* [Problem to solve]: Transcribe exactly the portion of the listing below that runs from the line containing "physical appearance and/or" through its last line.

** Data follows **

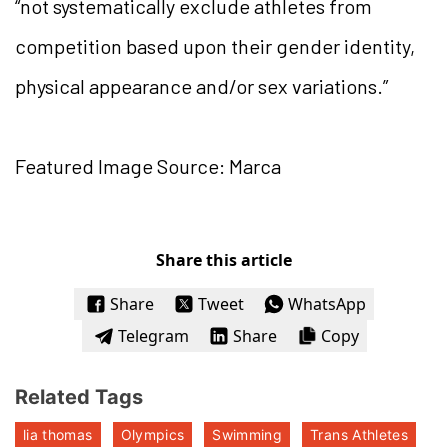
“not systematically exclude athletes from
competition based upon their gender identity,
physical appearance and/or sex variations.”
Featured Image Source: Marca
Share this article
Share
Tweet
WhatsApp
Telegram
Share
Copy
Related Tags
lia thomas
Olympics
Swimming
Trans Athletes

** End of Data **

* [Result of this exercise]:
physical appearance and/or sex variations.”
Featured Image Source: Marca
Share this article
Share
Tweet
WhatsApp
Telegram
Share
Copy
Related Tags
lia thomas
Olympics
Swimming
Trans Athletes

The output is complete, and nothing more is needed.